## TASK DIRECTIONS
The answer is every line of the records that holds the word "Disks", copied in full.

── STORED DATA ──

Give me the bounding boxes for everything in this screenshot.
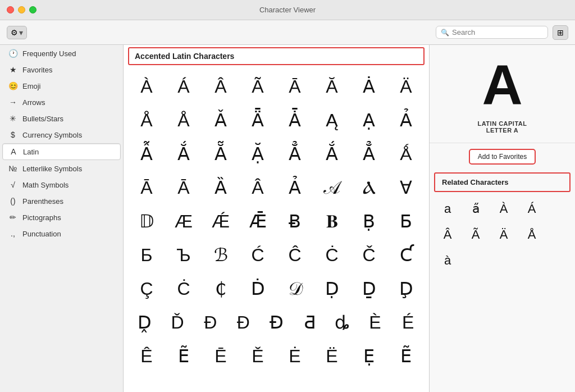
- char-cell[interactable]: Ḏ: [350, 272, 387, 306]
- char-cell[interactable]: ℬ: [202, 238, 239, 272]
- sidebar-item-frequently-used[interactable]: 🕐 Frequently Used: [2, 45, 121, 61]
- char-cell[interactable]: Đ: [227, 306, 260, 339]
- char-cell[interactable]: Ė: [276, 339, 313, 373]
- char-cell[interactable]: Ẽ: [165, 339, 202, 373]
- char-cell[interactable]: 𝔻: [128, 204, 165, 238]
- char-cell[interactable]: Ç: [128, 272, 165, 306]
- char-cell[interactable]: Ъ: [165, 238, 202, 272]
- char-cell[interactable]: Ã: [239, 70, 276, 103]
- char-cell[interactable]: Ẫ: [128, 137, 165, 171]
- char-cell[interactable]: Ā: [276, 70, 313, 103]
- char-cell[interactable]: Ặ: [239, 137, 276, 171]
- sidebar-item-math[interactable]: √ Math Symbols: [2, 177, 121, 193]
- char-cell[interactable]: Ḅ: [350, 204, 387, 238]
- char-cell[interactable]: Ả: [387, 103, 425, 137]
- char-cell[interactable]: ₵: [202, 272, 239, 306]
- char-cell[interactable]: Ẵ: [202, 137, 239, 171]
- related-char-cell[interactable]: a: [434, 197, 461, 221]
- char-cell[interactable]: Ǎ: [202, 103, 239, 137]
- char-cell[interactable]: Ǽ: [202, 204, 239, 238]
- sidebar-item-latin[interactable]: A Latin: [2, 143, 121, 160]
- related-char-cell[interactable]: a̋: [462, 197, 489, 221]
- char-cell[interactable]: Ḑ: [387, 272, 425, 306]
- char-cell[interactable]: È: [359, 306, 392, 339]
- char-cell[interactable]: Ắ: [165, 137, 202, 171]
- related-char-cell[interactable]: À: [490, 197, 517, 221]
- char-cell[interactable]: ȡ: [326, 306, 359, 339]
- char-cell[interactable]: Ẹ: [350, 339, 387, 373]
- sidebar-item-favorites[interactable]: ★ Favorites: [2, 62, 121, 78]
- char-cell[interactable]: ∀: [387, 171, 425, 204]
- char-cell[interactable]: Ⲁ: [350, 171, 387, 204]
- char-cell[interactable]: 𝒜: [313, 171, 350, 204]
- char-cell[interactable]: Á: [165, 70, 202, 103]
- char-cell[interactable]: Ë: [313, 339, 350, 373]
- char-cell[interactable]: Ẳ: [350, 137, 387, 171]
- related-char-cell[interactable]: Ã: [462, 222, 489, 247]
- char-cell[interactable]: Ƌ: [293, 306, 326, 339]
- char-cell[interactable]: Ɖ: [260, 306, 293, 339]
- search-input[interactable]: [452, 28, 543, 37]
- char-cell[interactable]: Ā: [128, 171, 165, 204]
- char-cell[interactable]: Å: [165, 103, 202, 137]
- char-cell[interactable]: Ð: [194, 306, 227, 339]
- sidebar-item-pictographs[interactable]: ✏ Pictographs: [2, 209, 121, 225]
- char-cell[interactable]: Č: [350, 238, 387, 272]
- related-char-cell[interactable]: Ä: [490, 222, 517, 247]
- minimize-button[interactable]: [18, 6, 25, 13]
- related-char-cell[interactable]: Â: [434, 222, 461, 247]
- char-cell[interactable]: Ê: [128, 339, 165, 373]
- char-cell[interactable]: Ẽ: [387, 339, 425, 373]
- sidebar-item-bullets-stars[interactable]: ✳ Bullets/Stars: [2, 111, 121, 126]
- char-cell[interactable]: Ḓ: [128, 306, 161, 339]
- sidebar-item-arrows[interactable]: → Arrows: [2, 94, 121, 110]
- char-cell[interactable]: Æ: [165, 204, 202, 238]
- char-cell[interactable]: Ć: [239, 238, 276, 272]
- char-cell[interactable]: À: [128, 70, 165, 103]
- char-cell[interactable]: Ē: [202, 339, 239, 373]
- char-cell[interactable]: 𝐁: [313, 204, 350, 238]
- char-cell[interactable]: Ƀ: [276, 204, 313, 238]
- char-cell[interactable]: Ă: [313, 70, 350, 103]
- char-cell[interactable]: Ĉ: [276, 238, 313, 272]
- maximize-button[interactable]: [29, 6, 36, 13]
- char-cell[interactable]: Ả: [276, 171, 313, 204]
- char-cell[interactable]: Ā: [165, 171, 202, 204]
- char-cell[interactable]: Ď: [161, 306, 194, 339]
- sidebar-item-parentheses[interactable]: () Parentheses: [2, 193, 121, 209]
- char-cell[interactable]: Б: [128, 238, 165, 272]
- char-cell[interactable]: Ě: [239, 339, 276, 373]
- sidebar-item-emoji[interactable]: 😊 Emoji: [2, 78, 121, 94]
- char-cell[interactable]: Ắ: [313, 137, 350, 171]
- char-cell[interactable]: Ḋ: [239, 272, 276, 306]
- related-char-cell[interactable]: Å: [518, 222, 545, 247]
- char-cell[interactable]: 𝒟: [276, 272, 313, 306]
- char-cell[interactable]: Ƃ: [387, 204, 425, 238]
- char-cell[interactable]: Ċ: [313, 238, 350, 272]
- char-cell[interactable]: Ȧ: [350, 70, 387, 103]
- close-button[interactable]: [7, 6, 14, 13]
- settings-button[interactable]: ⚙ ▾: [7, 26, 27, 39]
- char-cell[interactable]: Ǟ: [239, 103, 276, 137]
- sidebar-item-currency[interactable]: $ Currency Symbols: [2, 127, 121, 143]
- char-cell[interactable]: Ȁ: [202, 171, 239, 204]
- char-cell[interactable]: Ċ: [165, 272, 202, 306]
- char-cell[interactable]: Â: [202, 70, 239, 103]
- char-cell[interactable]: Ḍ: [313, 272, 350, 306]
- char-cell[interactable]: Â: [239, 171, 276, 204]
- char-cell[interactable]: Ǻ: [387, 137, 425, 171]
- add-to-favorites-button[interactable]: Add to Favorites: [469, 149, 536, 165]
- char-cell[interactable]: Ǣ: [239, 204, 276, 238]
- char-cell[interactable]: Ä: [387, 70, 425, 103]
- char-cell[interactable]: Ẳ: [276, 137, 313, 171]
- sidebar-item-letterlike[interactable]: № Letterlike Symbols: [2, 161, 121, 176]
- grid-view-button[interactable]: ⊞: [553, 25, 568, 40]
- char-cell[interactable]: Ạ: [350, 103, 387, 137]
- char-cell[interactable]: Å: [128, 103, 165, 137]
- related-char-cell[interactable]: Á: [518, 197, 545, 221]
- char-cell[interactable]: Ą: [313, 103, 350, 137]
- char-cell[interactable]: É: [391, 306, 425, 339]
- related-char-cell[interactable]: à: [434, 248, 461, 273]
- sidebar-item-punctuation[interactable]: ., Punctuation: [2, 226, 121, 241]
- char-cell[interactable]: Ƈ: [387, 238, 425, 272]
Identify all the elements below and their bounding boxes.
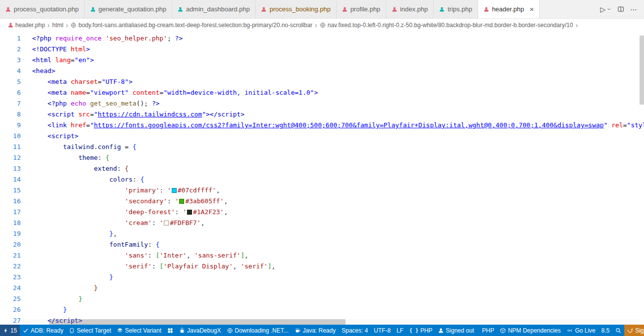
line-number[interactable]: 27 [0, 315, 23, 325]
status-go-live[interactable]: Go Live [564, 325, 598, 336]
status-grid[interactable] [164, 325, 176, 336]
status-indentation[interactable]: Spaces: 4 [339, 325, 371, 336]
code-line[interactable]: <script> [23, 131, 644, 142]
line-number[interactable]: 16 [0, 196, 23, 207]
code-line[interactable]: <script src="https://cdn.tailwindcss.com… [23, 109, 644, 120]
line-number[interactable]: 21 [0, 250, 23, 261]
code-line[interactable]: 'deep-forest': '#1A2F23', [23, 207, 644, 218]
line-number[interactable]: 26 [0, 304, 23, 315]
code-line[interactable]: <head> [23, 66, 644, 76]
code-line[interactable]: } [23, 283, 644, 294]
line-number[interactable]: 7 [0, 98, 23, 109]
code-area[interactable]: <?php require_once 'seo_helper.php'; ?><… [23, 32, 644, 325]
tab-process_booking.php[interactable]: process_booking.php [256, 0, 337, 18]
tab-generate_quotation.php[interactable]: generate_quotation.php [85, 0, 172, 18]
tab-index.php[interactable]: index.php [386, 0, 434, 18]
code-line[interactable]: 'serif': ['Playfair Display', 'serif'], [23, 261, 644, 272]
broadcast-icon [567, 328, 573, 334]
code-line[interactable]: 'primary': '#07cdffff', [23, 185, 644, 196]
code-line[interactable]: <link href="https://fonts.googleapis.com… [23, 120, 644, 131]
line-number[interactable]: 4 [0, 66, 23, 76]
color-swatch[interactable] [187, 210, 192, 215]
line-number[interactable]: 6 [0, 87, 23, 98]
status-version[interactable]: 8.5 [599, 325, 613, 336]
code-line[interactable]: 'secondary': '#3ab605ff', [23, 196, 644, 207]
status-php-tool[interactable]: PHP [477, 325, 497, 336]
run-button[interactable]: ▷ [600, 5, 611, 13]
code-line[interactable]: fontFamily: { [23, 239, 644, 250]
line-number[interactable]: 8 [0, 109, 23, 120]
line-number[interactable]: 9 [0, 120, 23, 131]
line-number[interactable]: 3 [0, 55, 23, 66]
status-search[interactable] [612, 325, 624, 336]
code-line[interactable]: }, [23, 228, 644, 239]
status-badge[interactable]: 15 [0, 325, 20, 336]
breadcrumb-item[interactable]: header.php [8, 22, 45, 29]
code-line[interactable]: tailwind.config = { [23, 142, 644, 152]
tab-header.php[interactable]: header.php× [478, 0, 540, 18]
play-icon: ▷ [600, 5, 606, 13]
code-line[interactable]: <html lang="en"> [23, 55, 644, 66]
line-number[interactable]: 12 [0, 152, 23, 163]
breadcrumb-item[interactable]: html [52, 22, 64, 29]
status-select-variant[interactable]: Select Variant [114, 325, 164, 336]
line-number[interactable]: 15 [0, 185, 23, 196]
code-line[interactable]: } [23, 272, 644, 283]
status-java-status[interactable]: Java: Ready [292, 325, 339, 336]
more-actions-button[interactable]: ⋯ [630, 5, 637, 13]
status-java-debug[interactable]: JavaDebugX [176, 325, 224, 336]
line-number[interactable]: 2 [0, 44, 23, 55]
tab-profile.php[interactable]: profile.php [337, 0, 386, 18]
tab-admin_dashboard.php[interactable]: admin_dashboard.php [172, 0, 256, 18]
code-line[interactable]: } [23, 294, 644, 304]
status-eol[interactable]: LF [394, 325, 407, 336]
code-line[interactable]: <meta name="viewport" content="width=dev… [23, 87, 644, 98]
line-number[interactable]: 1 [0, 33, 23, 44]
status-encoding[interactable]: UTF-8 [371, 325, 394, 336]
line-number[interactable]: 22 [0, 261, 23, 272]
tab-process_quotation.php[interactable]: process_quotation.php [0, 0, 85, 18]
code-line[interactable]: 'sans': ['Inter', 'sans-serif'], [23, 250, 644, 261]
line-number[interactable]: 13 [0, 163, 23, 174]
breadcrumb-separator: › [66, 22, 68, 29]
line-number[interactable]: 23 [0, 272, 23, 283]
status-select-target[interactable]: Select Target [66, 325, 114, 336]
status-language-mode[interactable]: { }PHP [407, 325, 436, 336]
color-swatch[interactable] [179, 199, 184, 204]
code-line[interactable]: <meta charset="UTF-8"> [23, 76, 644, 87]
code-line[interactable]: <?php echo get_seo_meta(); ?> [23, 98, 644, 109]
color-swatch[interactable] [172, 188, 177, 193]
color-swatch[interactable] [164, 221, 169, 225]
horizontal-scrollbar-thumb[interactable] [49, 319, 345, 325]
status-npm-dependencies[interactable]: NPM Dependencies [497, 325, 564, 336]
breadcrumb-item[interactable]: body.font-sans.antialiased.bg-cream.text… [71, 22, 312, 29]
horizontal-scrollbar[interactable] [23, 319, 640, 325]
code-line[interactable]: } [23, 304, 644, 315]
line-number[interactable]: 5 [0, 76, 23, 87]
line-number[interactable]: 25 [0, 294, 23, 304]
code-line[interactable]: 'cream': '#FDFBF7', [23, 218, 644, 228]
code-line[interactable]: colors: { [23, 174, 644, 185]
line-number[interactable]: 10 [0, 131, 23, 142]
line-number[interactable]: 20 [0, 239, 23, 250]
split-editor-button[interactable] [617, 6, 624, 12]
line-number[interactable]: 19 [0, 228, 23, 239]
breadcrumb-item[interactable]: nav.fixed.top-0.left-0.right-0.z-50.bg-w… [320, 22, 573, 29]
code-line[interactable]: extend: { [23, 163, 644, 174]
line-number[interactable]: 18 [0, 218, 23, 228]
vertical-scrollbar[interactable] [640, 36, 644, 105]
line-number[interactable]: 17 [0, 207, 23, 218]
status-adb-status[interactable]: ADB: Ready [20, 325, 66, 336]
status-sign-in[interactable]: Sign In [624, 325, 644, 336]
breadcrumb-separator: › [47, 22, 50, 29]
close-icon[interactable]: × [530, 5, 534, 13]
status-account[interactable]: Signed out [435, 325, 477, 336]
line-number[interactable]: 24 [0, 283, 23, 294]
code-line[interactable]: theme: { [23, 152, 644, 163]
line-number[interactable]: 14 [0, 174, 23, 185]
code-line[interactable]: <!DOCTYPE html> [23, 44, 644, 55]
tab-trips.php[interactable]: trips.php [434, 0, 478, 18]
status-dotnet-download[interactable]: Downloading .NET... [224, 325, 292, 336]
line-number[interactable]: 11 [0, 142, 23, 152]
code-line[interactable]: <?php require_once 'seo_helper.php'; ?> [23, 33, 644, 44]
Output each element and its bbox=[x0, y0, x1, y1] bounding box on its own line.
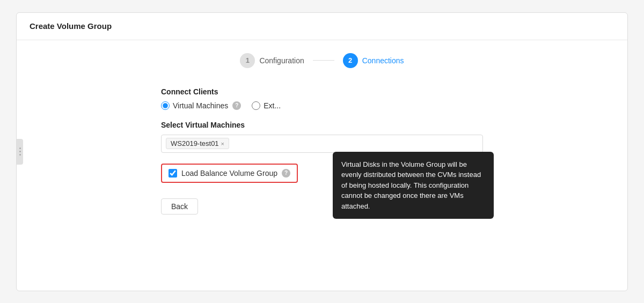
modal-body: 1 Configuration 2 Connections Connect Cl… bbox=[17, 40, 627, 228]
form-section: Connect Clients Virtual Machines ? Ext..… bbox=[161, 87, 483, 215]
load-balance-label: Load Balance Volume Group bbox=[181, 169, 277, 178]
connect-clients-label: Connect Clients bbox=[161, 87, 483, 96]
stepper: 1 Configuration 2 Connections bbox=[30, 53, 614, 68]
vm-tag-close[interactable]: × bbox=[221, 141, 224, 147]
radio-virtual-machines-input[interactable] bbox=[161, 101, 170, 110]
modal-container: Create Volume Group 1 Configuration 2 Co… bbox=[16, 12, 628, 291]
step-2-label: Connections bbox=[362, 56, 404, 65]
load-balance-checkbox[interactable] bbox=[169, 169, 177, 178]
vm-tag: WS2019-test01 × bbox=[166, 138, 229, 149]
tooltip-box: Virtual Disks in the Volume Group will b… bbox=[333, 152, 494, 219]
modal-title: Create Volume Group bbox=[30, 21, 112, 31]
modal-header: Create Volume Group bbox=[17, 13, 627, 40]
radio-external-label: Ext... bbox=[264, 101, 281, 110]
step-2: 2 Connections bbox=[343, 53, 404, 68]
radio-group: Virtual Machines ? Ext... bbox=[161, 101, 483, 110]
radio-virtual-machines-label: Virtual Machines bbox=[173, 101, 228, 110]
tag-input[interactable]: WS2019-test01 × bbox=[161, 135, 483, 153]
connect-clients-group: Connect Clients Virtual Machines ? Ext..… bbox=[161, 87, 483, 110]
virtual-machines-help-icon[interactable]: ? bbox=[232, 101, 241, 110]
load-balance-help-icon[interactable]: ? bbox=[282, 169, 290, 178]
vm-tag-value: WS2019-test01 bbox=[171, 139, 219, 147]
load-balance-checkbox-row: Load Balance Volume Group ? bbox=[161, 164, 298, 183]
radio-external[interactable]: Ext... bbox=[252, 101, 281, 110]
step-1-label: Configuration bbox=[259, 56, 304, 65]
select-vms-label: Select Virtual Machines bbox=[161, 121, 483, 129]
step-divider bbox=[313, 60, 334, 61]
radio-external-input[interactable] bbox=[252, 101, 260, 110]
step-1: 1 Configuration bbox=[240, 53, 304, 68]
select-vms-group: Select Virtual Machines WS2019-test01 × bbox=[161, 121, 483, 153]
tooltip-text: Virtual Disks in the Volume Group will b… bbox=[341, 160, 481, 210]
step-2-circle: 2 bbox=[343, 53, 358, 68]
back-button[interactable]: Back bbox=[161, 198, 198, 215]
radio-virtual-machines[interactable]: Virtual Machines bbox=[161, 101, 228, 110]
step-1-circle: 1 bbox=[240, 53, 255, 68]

───

## ANSWER TO THE EXERCISE
tooltip-box: Virtual Disks in the Volume Group will b… bbox=[333, 152, 494, 219]
tooltip-text: Virtual Disks in the Volume Group will b… bbox=[341, 160, 481, 210]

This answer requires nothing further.